Palmer was asked about his greatest sports memory. He said it was winning Super Bowl 42 when the New York Giants scored a touchdown pass from quarterback Eli Manning to Plaxico Burress with 35 seconds left in the game to beat the undefeated New England Patriots, 17-14, in January 2008.
That’s the same year the Giants went to Green Bay’s Lambeau Field and beat Brett Favre and the Packers in overtime in sub-zero temperatures to earn their trip to the Super Bowl
He spent 22 years as an assistant coach in the NFL along with two seasons as the head coach of the Cleveland Browns when they were resurrected in 1999 after the original Browns team left for Baltimore a few years earlier. He also coached in college – beginning his career at UConn – in the Canadian Football League, the USFL and the New Jersey Generals, and the short-lived United Football League where he was the head coach of the Hartford Colonials.
“Just being on the (field) and seeing the confetti come down and seeing my kids – we moved a lot – and the joy of being on the (field) and winning the Super Bowl (was memorable),” said Palmer, who was the offensive coordinator on that Giants’ championship team.
The Patriots led 14-10 late in Super Bowl 42 in Glendale, Arizona, when the Giants got the ball back. “We got down to the last (drive) and (the Patriots) revert to what we thought they were going to do and they are in man coverage,” Palmer said. “Plexico runs a quick slant and fade and we score.”

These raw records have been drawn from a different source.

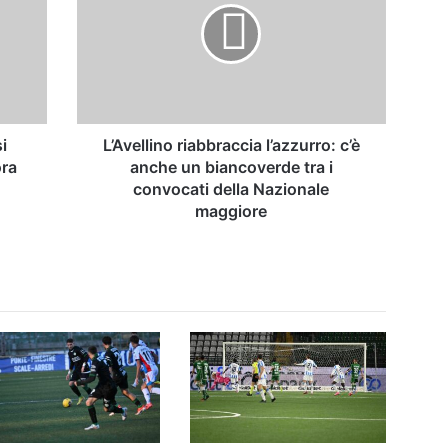
c’è
anche
un
biancoverde
tra
i
convocati
i
L’Avellino riabbraccia l’azzurro: c’è
della
ora
anche un biancoverde tra i
Nazionale
convocati della Nazionale
maggiore
maggiore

The 13-yard touchdown to Burress pass capped off a 12-play, 83-yard touchdown drive for the Giants. The most famous play was a 32-yard completion from Manning to New York’s David Tyree on a third down-and-five play from the Giants’ 44-yard line to keep the drive alive.
Manning scrambled to buy some time and found Tyree, who outjumped Patriots defender Rodney Harrison for the ball and maintained possession by pinning the football to the side of his helmet as he fell to the ground.
“When you stop and think about there are probably only a thousand guys that are coaching who have a Super Bowl ring,” Palmer said. “You coach for 47 years and I am fortunate to have been there twice. All of that hard work to be able to wear a ring and they can’t take that ring away from you.”
Today, Palmer, who is 69, is the athletic director at the University of New Haven – where he was once the head football coach for two seasons. New Haven, which plays at the NCAA Division II level, has 15 varsity sports – six for men and nine for women.
“We just to give each sport an opportunity to play the best they can and try to give the kids an experience they will take with them for the rest of their lives,” Palmer said. “When I was coaching at Colgate, a player says to me, ‘Coach, I am not going to remember that chemistry test that I am taking today. But I will remember playing against Penn State for the rest of my life.’ That made an impact on me and what my responsibility is as a coach (and an athletic director).”
By the way, Manning was named Super Bowl MVP ten years ago when the Giants beat the Patriots to win the championship. Palmer said that Manning, now 39, can still be a successful quarterback in the NFL.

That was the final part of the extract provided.